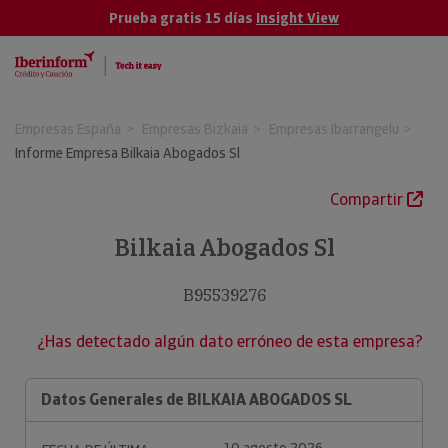
Prueba gratis 15 días
Insight View
Empresas España
Empresas Bizkaia
Empresas Ibarrangelu
Informe Empresa Bilkaia Abogados Sl
Compartir
Bilkaia Abogados Sl
B95539276
¿Has detectado algún dato erróneo de esta empresa?
Datos Generales de BILKAIA ABOGADOS SL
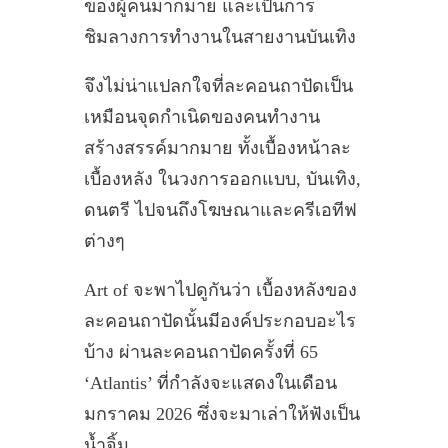
ของผู้คนมากมาย และเป็นการ
ชิมลางการทำงานในสายงานบันเทิง
จึงไม่น่าแปลกใจที่ละคอนถาปัดเป็น
เหมือนจุดกำเนิดของคนทำงาน
สร้างสรรค์มากมาย ทั้งเบื้องหน้าละ
เบื้องหลัง ในวงการออกแบบ, บันเทิง,
ดนตรี ไปจนถึงโฆษณาและครีเอทีฟ
ต่างๆ
Art of จะพาไปดูกันว่า เบื้องหลังของ
ละคอนถาปัดนั้นมีองค์ประกอบอะไร
บ้าง ผ่านละคอนถาปัดครั้งที่ 65
‘Atlantis’ ที่กำลังจะแสดงในเดือน
มกราคม 2026 ซึ่งจะมาเล่าให้ฟังเป็น
น้ำจิ้ม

====

## What you should do
The number of lines containing "Empresas" is all that is wanted; tally them in the data.

## Response
3